What you are asked to do: Here, the job is to give back every entry below unchanged, omitting pictures.

══════════════════════════════

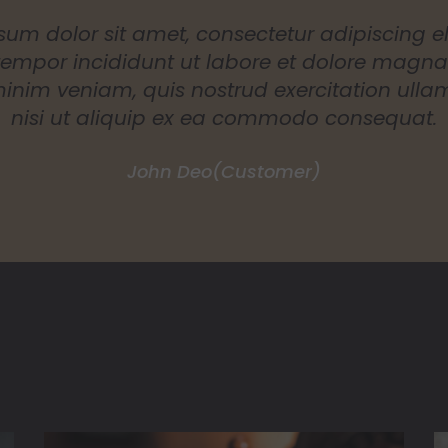
um dolor sit amet, consectetur adipiscing el
empor incididunt ut labore et dolore magna 
nim veniam, quis nostrud exercitation ulla
nisi ut aliquip ex ea commodo consequat.
Luies Charles
(Customer)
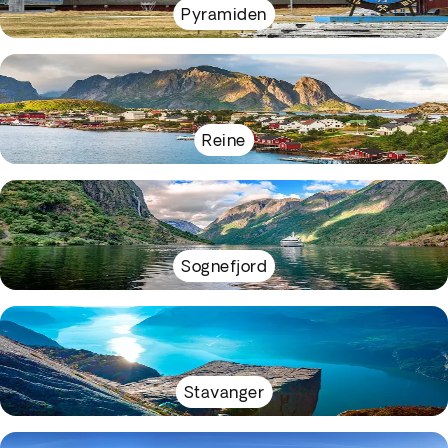
Pyramiden
Reine
Sognefjord
Stavanger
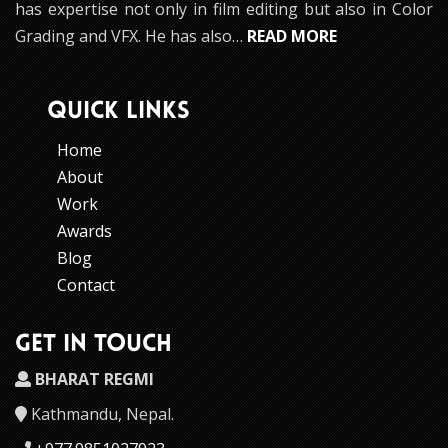
has expertise not only in film editing but also in Color
Grading and VFX. He has also…
READ MORE
QUICK LINKS
Home
About
Work
Awards
Blog
Contact
GET IN TOUCH
BHARAT REGMI
Kathmandu, Nepal.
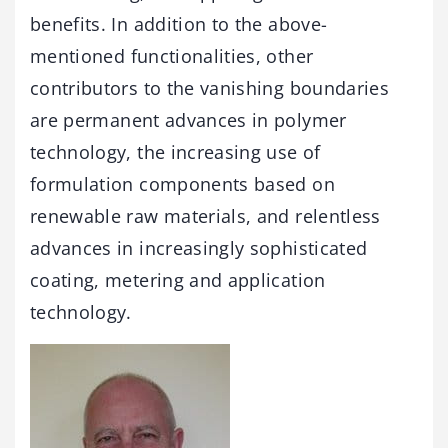
benefits. In addition to the above-
mentioned functionalities, other
contributors to the vanishing boundaries
are permanent advances in polymer
technology, the increasing use of
formulation components based on
renewable raw materials, and relentless
advances in increasingly sophisticated
coating, metering and application
technology.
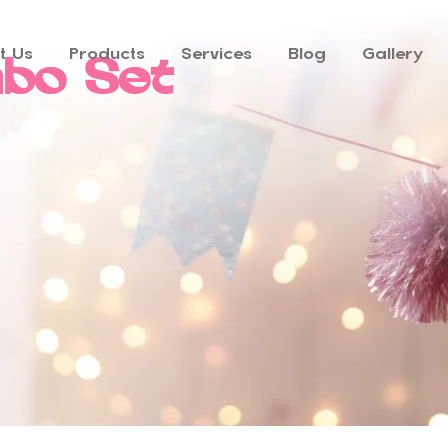
t Us
Products
Services
Blog
Gallery
bo Set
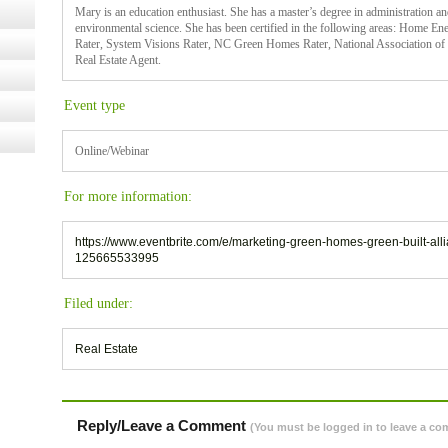
Mary is an education enthusiast. She has a master’s degree in administration an
environmental science. She has been certified in the following areas: Home Ener
Rater, System Visions Rater, NC Green Homes Rater, National Association 
Real Estate Agent.
Event type
Online/Webinar
For more information:
https://www.eventbrite.com/e/marketing-green-homes-green-built-all
125665533995
Filed under:
Real Estate
Reply/Leave a Comment
(You must be logged in to leave a c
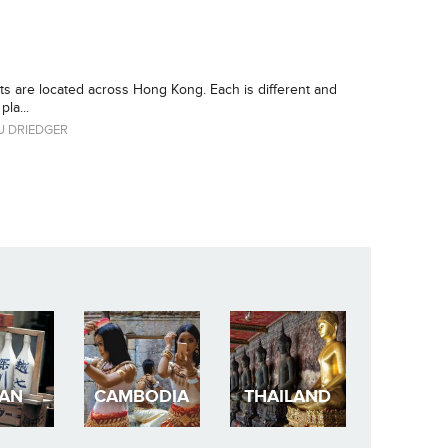
ets are located across Hong Kong. Each is different and
la...
 DRIEDGER
PAN
CAMBODIA
THAILAND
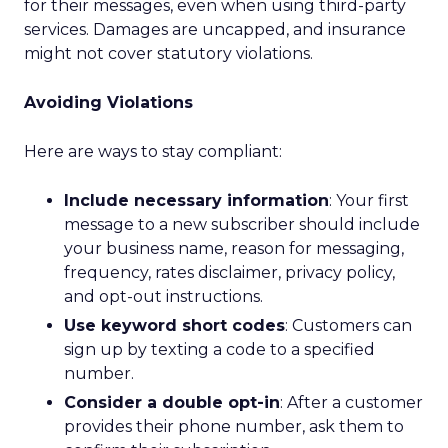
for their messages, even when using third-party
services. Damages are uncapped, and insurance
might not cover statutory violations.
Avoiding Violations
Here are ways to stay compliant:
Include necessary information
: Your first
message to a new subscriber should include
your business name, reason for messaging,
frequency, rates disclaimer, privacy policy,
and opt-out instructions.
Use keyword short codes
: Customers can
sign up by texting a code to a specified
number.
Consider a double opt-in
: After a customer
provides their phone number, ask them to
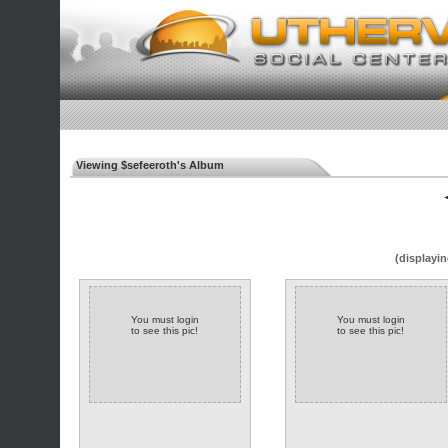
Viewing $sefeeroth's Album
◄
(displayin
You must login
You must login
to see this pic!
to see this pic!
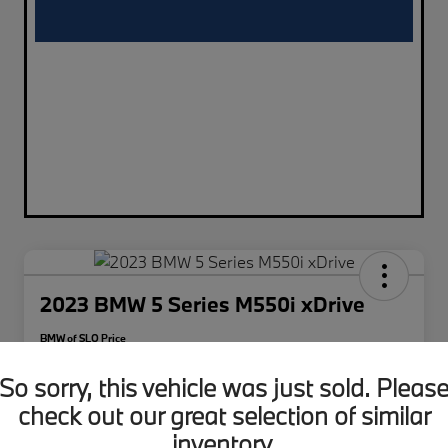
2023 BMW 5 Series M550i xDrive
BMW of SLO Price
$49,011
So sorry, this vehicle was just sold. Pleas
Disclosure
check out our great selection of similar
inventory.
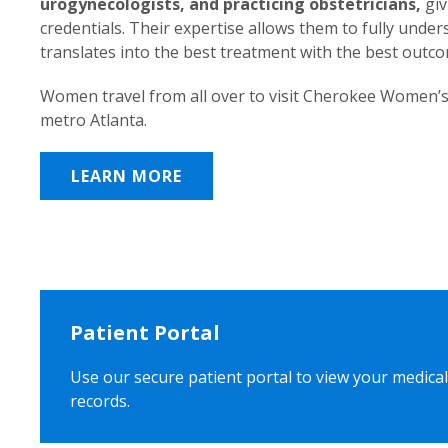
urogynecologists, and practicing obstetricians,
giv
credentials. Their expertise allows them to fully unde
translates into the best treatment with the best outc
Women travel from all over to visit Cherokee Women’s
metro Atlanta.
LEARN MORE
Patient Portal
Use our secure patient portal to view your medical
records.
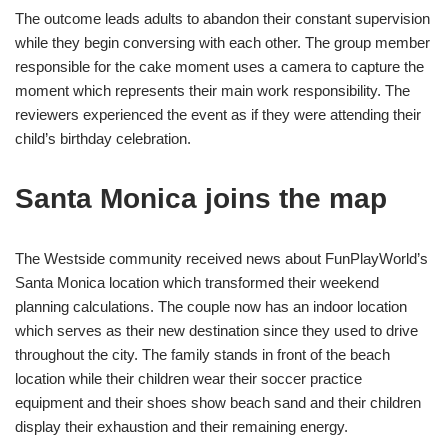
The outcome leads adults to abandon their constant supervision
while they begin conversing with each other. The group member
responsible for the cake moment uses a camera to capture the
moment which represents their main work responsibility. The
reviewers experienced the event as if they were attending their
child’s birthday celebration.
Santa Monica joins the map
The Westside community received news about FunPlayWorld’s
Santa Monica location which transformed their weekend
planning calculations. The couple now has an indoor location
which serves as their new destination since they used to drive
throughout the city. The family stands in front of the beach
location while their children wear their soccer practice
equipment and their shoes show beach sand and their children
display their exhaustion and their remaining energy.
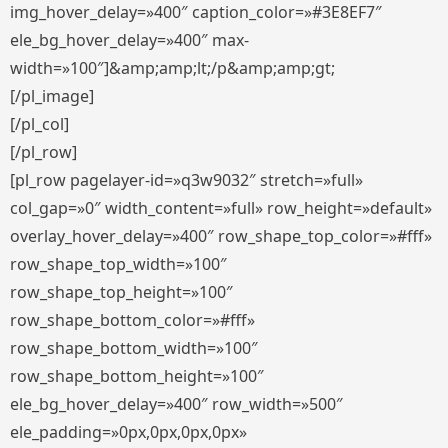
img_hover_delay=»400″ caption_color=»#3E8EF7″
ele_bg_hover_delay=»400″ max-
width=»100″]&amp;amp;lt;/p&amp;amp;gt;
[/pl_image]
[/pl_col]
[/pl_row]
[pl_row pagelayer-id=»q3w9032″ stretch=»full»
col_gap=»0″ width_content=»full» row_height=»default»
overlay_hover_delay=»400″ row_shape_top_color=»#fff»
row_shape_top_width=»100″
row_shape_top_height=»100″
row_shape_bottom_color=»#fff»
row_shape_bottom_width=»100″
row_shape_bottom_height=»100″
ele_bg_hover_delay=»400″ row_width=»500″
ele_padding=»0px,0px,0px,0px»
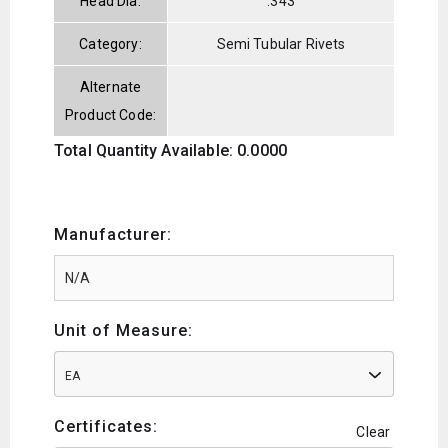
Head Dia:
.343
Category:
Semi Tubular Rivets
Alternate
Product Code:
Total Quantity Available: 0.0000
Manufacturer:
Unit of Measure:
EA
Certificates:
Clear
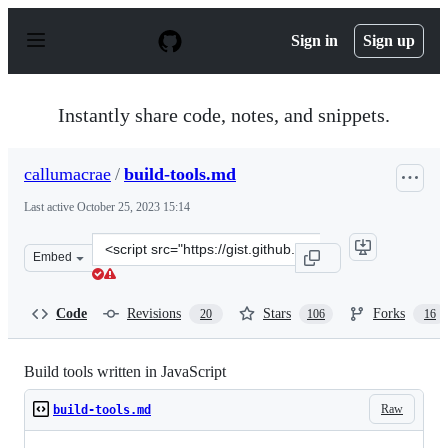
S
k
Sign in
Sign up
i
p
t
o
Instantly share code, notes, and snippets.
c
o
n
callumacrae
/
build-tools.md
t
e
Last active
October 25, 2023 15:14
n
t
Clone
Embed
this
repository
at
Code
Revisions
Stars
Forks
20
106
16
&lt;script
src=&quot;https://gist.github.com/callumacrae/9231589.j
Build tools written in JavaScript
Raw
build-tools.md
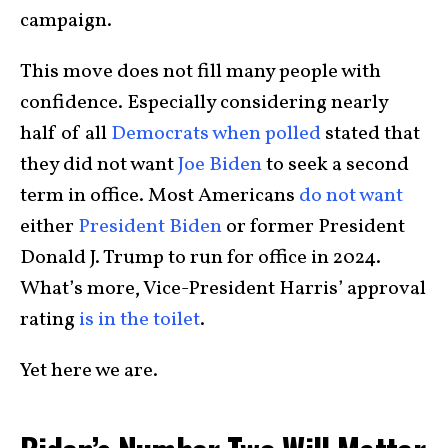
campaign.
This move does not fill many people with
confidence. Especially considering nearly
half of all
Democrats when polled
stated that
they did not want
Joe Biden
to seek a second
term in office. Most Americans
do not want
either
President Biden
or former President
Donald J. Trump to run for office in 2024.
What’s more, Vice-President Harris’ approval
rating
is in the toilet
.
Yet here we are.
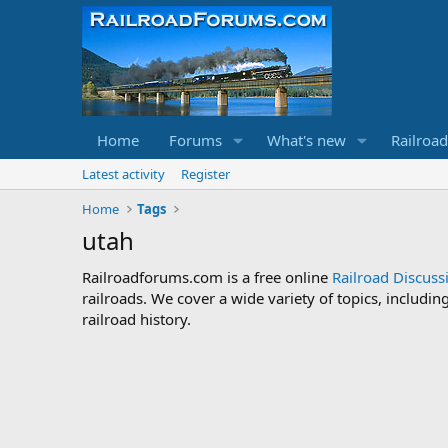
Home
Forums
What's new
Railroa
Latest activity
Register
Home
Tags
utah
Railroadforums.com is a free online
Railroad Discus
railroads. We cover a wide variety of topics, includi
railroad history.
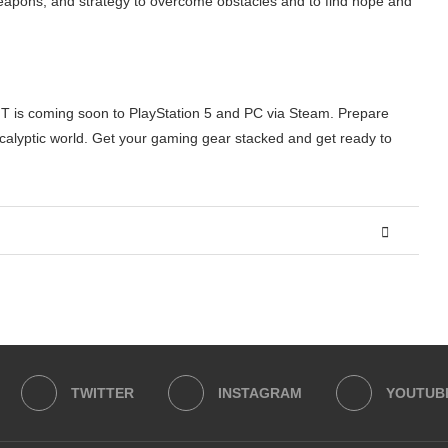
weapons, and strategy to overcome obstacles and to find hope and
IT is coming soon to PlayStation 5 and PC via Steam. Prepare
calyptic world. Get your gaming gear stacked and get ready to
TWITTER
INSTAGRAM
YOUTUB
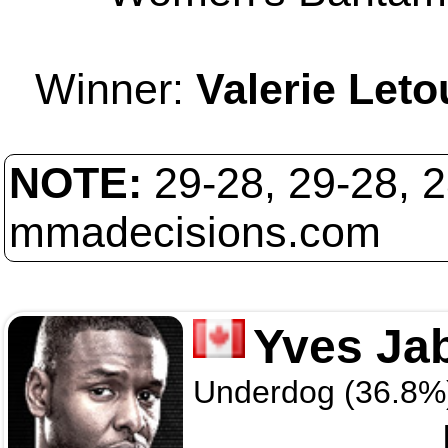
Winner:
Valerie Let
NOTE:
29-28, 29-28, 
mmadecisions.com
Yves Ja
Underdog (36.8%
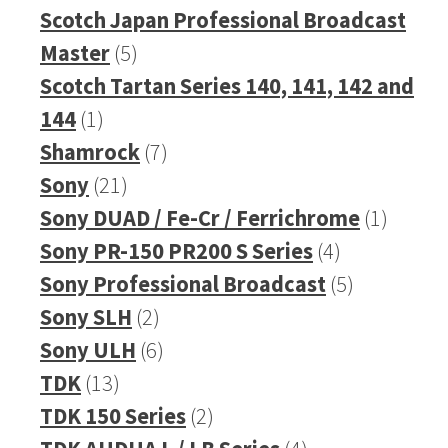
products
Scotch Japan Professional Broadcast
5
Master
5
products
Scotch Tartan Series 140, 141, 142 and
1
144
1
product
7
Shamrock
7
21
products
Sony
21
products
1
Sony DUAD / Fe-Cr / Ferrichrome
1
4
produc
Sony PR-150 PR200 S Series
4
products
5
Sony Professional Broadcast
5
2
products
Sony SLH
2
products
6
Sony ULH
6
13
products
TDK
13
products
2
TDK 150 Series
2
products
4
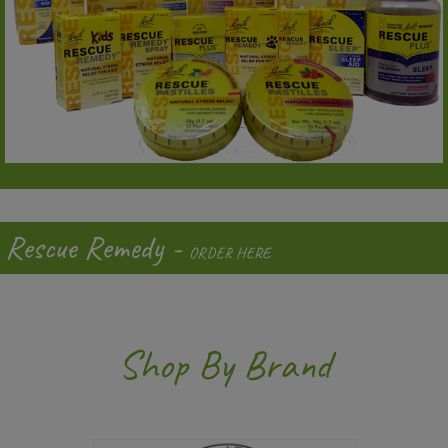
Rescue Remedy -
ORDER HERE
Shop By Brand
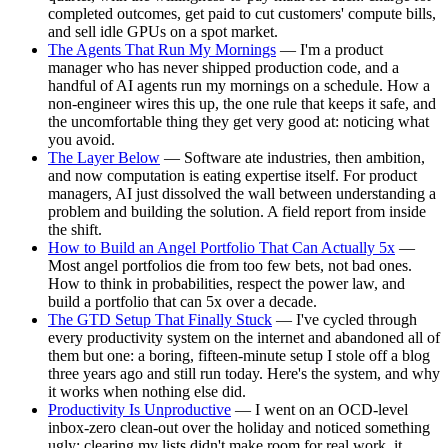
completed outcomes, get paid to cut customers' compute bills,
and sell idle GPUs on a spot market.
The Agents That Run My Mornings
— I'm a product
manager who has never shipped production code, and a
handful of AI agents run my mornings on a schedule. How a
non-engineer wires this up, the one rule that keeps it safe, and
the uncomfortable thing they get very good at: noticing what
you avoid.
The Layer Below
— Software ate industries, then ambition,
and now computation is eating expertise itself. For product
managers, AI just dissolved the wall between understanding a
problem and building the solution. A field report from inside
the shift.
How to Build an Angel Portfolio That Can Actually 5x
—
Most angel portfolios die from too few bets, not bad ones.
How to think in probabilities, respect the power law, and
build a portfolio that can 5x over a decade.
The GTD Setup That Finally Stuck
— I've cycled through
every productivity system on the internet and abandoned all of
them but one: a boring, fifteen-minute setup I stole off a blog
three years ago and still run today. Here's the system, and why
it works when nothing else did.
Productivity Is Unproductive
— I went on an OCD-level
inbox-zero clean-out over the holiday and noticed something
ugly: clearing my lists didn't make room for real work, it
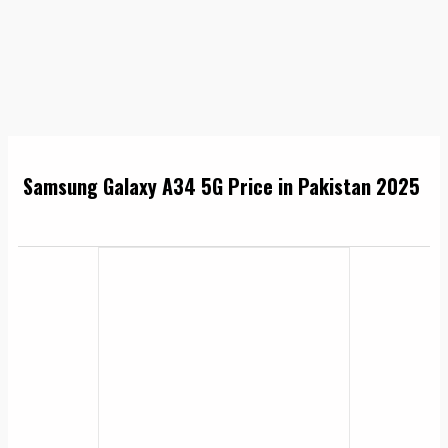
Samsung Galaxy A34 5G Price in Pakistan 2025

══════════════════════════════

Output of the exercise:
um dolor sit amet, consectetur adipiscing el
empor incididunt ut labore et dolore magna 
nim veniam, quis nostrud exercitation ulla
nisi ut aliquip ex ea commodo consequat.
Luies Charles
(Customer)
Pyramiden
Reine
Sognefjord
Stavanger
has expertise not only in film editing but also in Color
Grading and VFX. He has also…
READ MORE
QUICK LINKS
Home
About
Work
Awards
Blog
Contact
GET IN TOUCH
BHARAT REGMI
Kathmandu, Nepal.
benefits. In addition to the above-
mentioned functionalities, other
contributors to the vanishing boundaries
are permanent advances in polymer
technology, the increasing use of
formulation components based on
renewable raw materials, and relentless
advances in increasingly sophisticated
coating, metering and application
technology.
t Us
Products
Services
Blog
Gallery
bo Set
Mary is an education enthusiast. She has a master’s degree in administration an
environmental science. She has been certified in the following areas: Home Ener
Rater, System Visions Rater, NC Green Homes Rater, National Association 
Real Estate Agent.
Event type
Online/Webinar
For more information:
https://www.eventbrite.com/e/marketing-green-homes-green-built-all
125665533995
Filed under:
Real Estate
Reply/Leave a Comment
(You must be logged in to leave a c
ets are located across Hong Kong. Each is different and
la...
 DRIEDGER
PAN
CAMBODIA
THAILAND
for their messages, even when using third-party
services. Damages are uncapped, and insurance
might not cover statutory violations.
Avoiding Violations
Here are ways to stay compliant:
Include necessary information
: Your first
message to a new subscriber should include
your business name, reason for messaging,
frequency, rates disclaimer, privacy policy,
and opt-out instructions.
Use keyword short codes
: Customers can
sign up by texting a code to a specified
number.
Consider a double opt-in
: After a customer
provides their phone number, ask them to
Viewing $sefeeroth's Album
◄
(displayin
You must login
You must login
to see this pic!
to see this pic!
2023 BMW 5 Series M550i xDrive
BMW of SLO Price
$49,011
So sorry, this vehicle was just sold. Pleas
Disclosure
check out our great selection of similar
inventory.
urogynecologists, and practicing obstetricians,
giv
credentials. Their expertise allows them to fully unde
translates into the best treatment with the best outc
Women travel from all over to visit Cherokee Women’s
metro Atlanta.
LEARN MORE
Patient Portal
Use our secure patient portal to view your medical
records.
The outcome leads adults to abandon their constant supervision
while they begin conversing with each other. The group member
responsible for the cake moment uses a camera to capture the
moment which represents their main work responsibility. The
reviewers experienced the event as if they were attending their
child’s birthday celebration.
Santa Monica joins the map
The Westside community received news about FunPlayWorld’s
Santa Monica location which transformed their weekend
planning calculations. The couple now has an indoor location
which serves as their new destination since they used to drive
throughout the city. The family stands in front of the beach
location while their children wear their soccer practice
equipment and their shoes show beach sand and their children
display their exhaustion and their remaining energy.
img_hover_delay=»400″ caption_color=»#3E8EF7″
ele_bg_hover_delay=»400″ max-
width=»100″]&amp;amp;lt;/p&amp;amp;gt;
[/pl_image]
[/pl_col]
[/pl_row]
[pl_row pagelayer-id=»q3w9032″ stretch=»full»
col_gap=»0″ width_content=»full» row_height=»default»
overlay_hover_delay=»400″ row_shape_top_color=»#fff»
row_shape_top_width=»100″
row_shape_top_height=»100″
row_shape_bottom_color=»#fff»
row_shape_bottom_width=»100″
row_shape_bottom_height=»100″
ele_bg_hover_delay=»400″ row_width=»500″
ele_padding=»0px,0px,0px,0px»
Head Dia:
.343
Category:
Semi Tubular Rivets
Alternate
Product Code:
Total Quantity Available: 0.0000
Manufacturer:
Unit of Measure:
EA
Certificates:
Clear
S
k
Sign in
Sign up
i
p
t
o
Instantly share code, notes, and snippets.
c
o
n
callumacrae
/
build-tools.md
t
e
Last active
October 25, 2023 15:14
n
t
Clone
Embed
this
repository
at
Code
Revisions
Stars
Forks
20
106
16
&lt;script
src=&quot;https://gist.github.com/callumacrae/9231589.j
Build tools written in JavaScript
Raw
build-tools.md
campaign.
This move does not fill many people with
confidence. Especially considering nearly
half of all
Democrats when polled
stated that
they did not want
Joe Biden
to seek a second
term in office. Most Americans
do not want
either
President Biden
or former President
Donald J. Trump to run for office in 2024.
What’s more, Vice-President Harris’ approval
rating
is in the toilet
.
Yet here we are.
Home
Forums
What's new
Railroa
Latest activity
Register
Home
Tags
utah
Railroadforums.com is a free online
Railroad Discus
railroads. We cover a wide variety of topics, includi
railroad history.
weapons, and strategy to overcome obstacles and to find hope and
IT is coming soon to PlayStation 5 and PC via Steam. Prepare
calyptic world. Get your gaming gear stacked and get ready to
TWITTER
INSTAGRAM
YOUTUB
Winner:
Valerie Let
NOTE:
29-28, 29-28, 
mmadecisions.com
Yves Ja
Underdog (36.8%
products
Scotch Japan Professional Broadcast
5
Master
5
products
Scotch Tartan Series 140, 141, 142 and
1
144
1
product
7
Shamrock
7
21
products
Sony
21
products
1
Sony DUAD / Fe-Cr / Ferrichrome
1
4
produc
Sony PR-150 PR200 S Series
4
products
5
Sony Professional Broadcast
5
2
products
Sony SLH
2
products
6
Sony ULH
6
13
products
TDK
13
products
2
TDK 150 Series
2
products
4
Rescue Remedy -
ORDER HERE
Shop By Brand
completed outcomes, get paid to cut customers' compute bills,
and sell idle GPUs on a spot market.
The Agents That Run My Mornings
— I'm a product
manager who has never shipped production code, and a
handful of AI agents run my mornings on a schedule. How a
non-engineer wires this up, the one rule that keeps it safe, and
the uncomfortable thing they get very good at: noticing what
you avoid.
The Layer Below
— Software ate industries, then ambition,
and now computation is eating expertise itself. For product
managers, AI just dissolved the wall between understanding a
problem and building the solution. A field report from inside
the shift.
How to Build an Angel Portfolio That Can Actually 5x
—
Most angel portfolios die from too few bets, not bad ones.
How to think in probabilities, respect the power law, and
build a portfolio that can 5x over a decade.
The GTD Setup That Finally Stuck
— I've cycled through
every productivity system on the internet and abandoned all of
them but one: a boring, fifteen-minute setup I stole off a blog
three years ago and still run today. Here's the system, and why
it works when nothing else did.
Productivity Is Unproductive
— I went on an OCD-level
inbox-zero clean-out over the holiday and noticed something
ugly: clearing my lists didn't make room for real work, it
Samsung Galaxy A34 5G Price in Pakistan 2025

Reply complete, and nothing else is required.